For years the Tamil family of four had lived there , but almost a year ago the family was placed in a Melbourne detention centre.
The community has been fighting since then to free Nadesalingnam, wife Priya, and their Australian-born daughters Tharunicaa and Kopiga.
Biloela residents have launched a final attempt to free a detained family of Tamil asylum seekers, who had been living in the community.
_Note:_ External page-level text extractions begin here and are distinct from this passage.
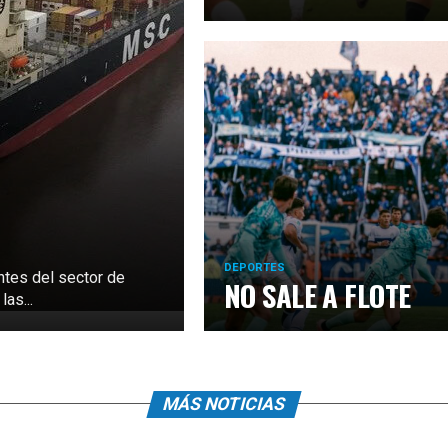
DEPORTES
ntes del sector de
NO SALE A FLOTE
as...
MÁS NOTICIAS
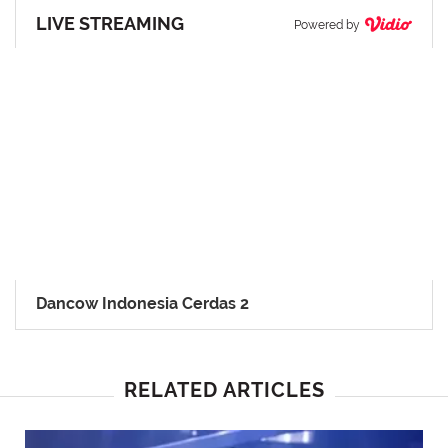
LIVE STREAMING
Powered by
Dancow Indonesia Cerdas 2
RELATED ARTICLES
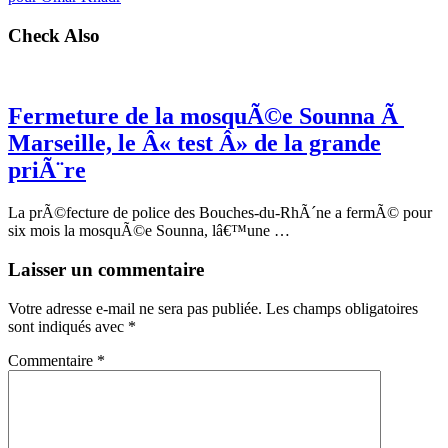
Check Also
Fermeture de la mosquÃ©e Sounna Ã
Marseille, le Â« test Â» de la grande
priÃ¨re
La prÃ©fecture de police des Bouches-du-RhÃ´ne a fermÃ© pour
six mois la mosquÃ©e Sounna, lâ€™une …
Laisser un commentaire
Votre adresse e-mail ne sera pas publiée.
Les champs obligatoires
sont indiqués avec
*
Commentaire
*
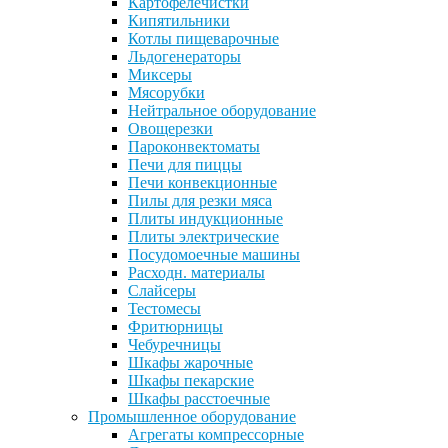
Картофелечистки
Кипятильники
Котлы пищеварочные
Льдогенераторы
Миксеры
Мясорубки
Нейтральное оборудование
Овощерезки
Пароконвектоматы
Печи для пиццы
Печи конвекционные
Пилы для резки мяса
Плиты индукционные
Плиты электрические
Посудомоечные машины
Расходн. материалы
Слайсеры
Тестомесы
Фритюрницы
Чебуречницы
Шкафы жарочные
Шкафы пекарские
Шкафы расстоечные
Промышленное оборудование
Агрегаты компрессорные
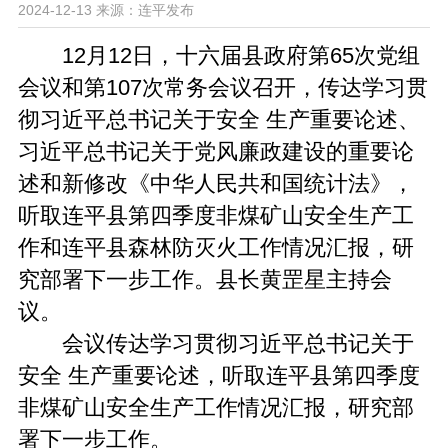
2024-12-13
来源：连平发布
12月12日，十六届县政府第65次党组
会议和第107次常务会议召开，传达学习贯
彻习近平总书记关于安全 生产重要论述、
习近平总书记关于党风廉政建设的重要论
述和新修改《中华人民共和国统计法》，
听取连平县第四季度非煤矿山安全生产工
作和连平县森林防灭火工作情况汇报，研
究部署下一步工作。县长黄罡星主持会
议。
会议传达学习贯彻习近平总书记关于
安全 生产重要论述，听取连平县第四季度
非煤矿山安全生产工作情况汇报，研究部
署下一步工作。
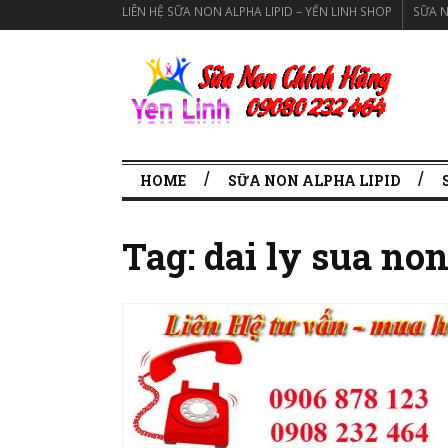
LIÊN HỆ SỮA NON ALPHA LIPID – YẾN LINH SHOP
SỮA N
SỮA NON ALPHA LIPID CHÍNH HÃNG
HOME
SỮA NON ALPHA LIPID
Tag:
dai ly sua non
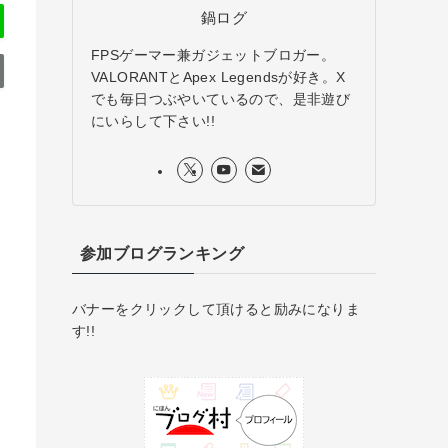
鍋ログ
FPSゲーマー兼ガジェットブロガー。
VALORANTとApex Legendsが好き。X
でも毎日つぶやいているので、是非遊び
にいらして下さい!!
参加ブログランキング
バナーをクリックして頂けると励みになりま
す!!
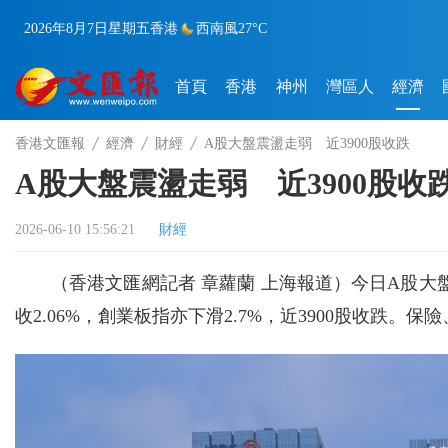
2026年8月7日
星期五
香港
西南風
27°C
首頁
香港
神州
灣區人
經濟
香港文匯報
經濟
財經
A股大盤震盪走弱 近3900股收跌
A股大盤震盪走弱 近3900股收
2026-06-10 15:56:21
財經
（香港文匯網記者 章蘿蘭 上海報道）今日A股大盤
收2.06%，創業板指亦下滑2.7%，近3900股收跌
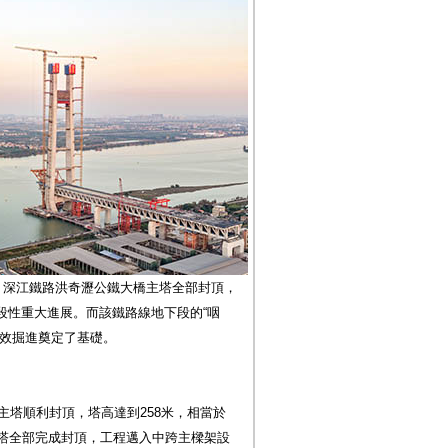
，深江鐵路洪奇瀝公鐵大橋主塔全部封頂，
段性重大進展。而該鐵路線地下段的“咽
高效掘進奠定了基礎。
主塔順利封頂，塔高達到258米，相當於
主塔全部完成封頂，工程邁入中跨主樑架設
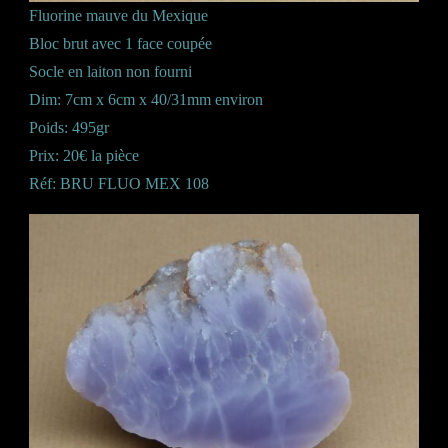
Fluorine mauve du Mexique
Bloc brut avec 1 face coupée
Socle en laiton non fourni
Dim: 7cm x 6cm x 40/31mm environ
Poids: 495gr
Prix: 20€ la pièce
Réf: BRU FLUO MEX 108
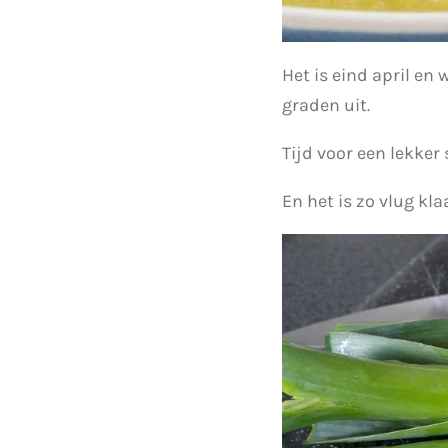
Het is eind april e
graden uit.
Tijd voor een lekker 
En het is zo vlug kl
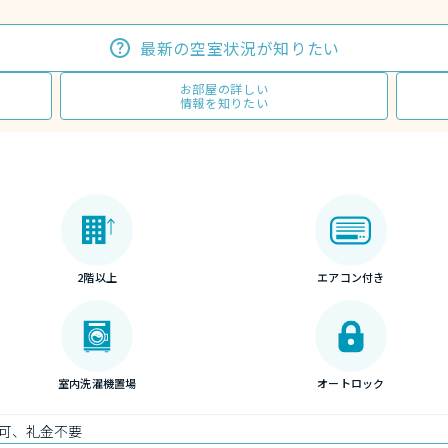
最新の空室状況が知りたい
お部屋の詳しい
情報を知りたい
2階以上
エアコン付き
室内洗濯機置場
オートロック
可、礼金不要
Source: SBS News
Nades and Priya arrived in Australia separately by boat in 2012 and 2013, having fled the war in Sri Lanka.
After having their claims processed on Christmas Island, the couple met in Queensland, married, and settled in Biloela.
But one day after Priya’s bridging visa expired last March, the family was removed from its home and sent to a Melbourne detention centre, 1,800 kilometres away.
The government says the couple came to the country illegally, a decision upheld by the Federal Court in June as it rejected an appeal by the family to avoid deportation.
From February the 1st, the family can be deported at any time.
Biloela resident Angela Fredericks has been spearheading efforts to free the family. She says with all legal avenues exhausted, the community fears the family faces persecution if forced to return to Sri Lanka.
“They're our friends, they’re our neighbours. And it’s Australian to fight for your mate. This case is an excellent example of migrants that do a city-to-rural migration, and a real success case. So if anything, use this family as an example of what we want in our migrants in Australia."
Friend Bronwyn Dendle believes the case defies logic.
“We won’t stop really. We’ll just keep going, raising awareness, and trying to encourage Nades and Priya and the girls just to hang in there (stay strong) and stay hopeful. They became a part of the community from when they arrived and made every effort to act like Australian citizens. Even for me to explain to my little kids, they keep saying ‘why is Kopiga still in jail?’ And I have to say ‘I can’t answer that’. The only thing I can think of is their parents were born in the wrong country.”
A number of rallies are being planned in the coming weeks across the eastern states in the hope the Tamil family are freed.Two will be held outside the electorate offices of Immigration Minister David Coleman and Home Affairs Minister Peter Dutton.
The community has been fighting to free Nadesalingnam, wife Priya, and their Australian-born daughters Tharunicaa and Kopiga Source: Supplied
But Minister Dutton has ruled out any chance of a last-minute reversal.
“ The family has gone through multiple court processes. At every single turn they’ve been found not to be refugees. They were told before they had children that they were not going to settle ever in Australia, and they resisted that at every turn.”
Home Affairs Office statistics show Priya and Nades were two of almost 6,000 would-be asylum seekers of Sri Lankan background who arrived by boat and were granted bridging visas between 2011 and 2013.
The government labels anyone who arrives by boat as illegal maritime arrivals, or IMAs.
Of the 10,500 of these currently having their asylum claims reviewed, seventeen per cent are from Sri Lanka.
Aran Mylvaganam, from the Tamil Refugee Council, says many Tamils, an ethnic minority in Sri Lanka, fled persecution in the war-ravaged country.
He claims this Tamil couple faces a bleak fate if deported. “You know the family are not doing well. They are facing irreversible damages to their health as a result of this indefinite detention. The current situation for Tamils in Sri Lanka is very bad. Disappearances are still going. Torture is still being used on Tamil people. Under these circumstances, no Tamils should be sent back to Sri Lanka."
Biloela sits in Queensland’s Banana Shire, 150 kilometres from Rockhampton, a coal-mining region affectionately known as the shire of opportunity.
And opportunity was offered to Nades, with a job at the local abattoir while also volunteering around the town with Priya.
That work ethic, say supporters like cattle farmer Scott Jensen, makes them worthy Australians.“Anyone that is prepared to work hard, pay taxes, doesn’t matter where they come from, if they’re prepared to do that I mean I feel that they should be allowed to stay in the country. I mean I’d hate to think what will happen to them when they go back home. They may never be heard of again.”
Around 1,350 asylum seekers who arrived in the country by boat currently remain in Australian-run detention centres.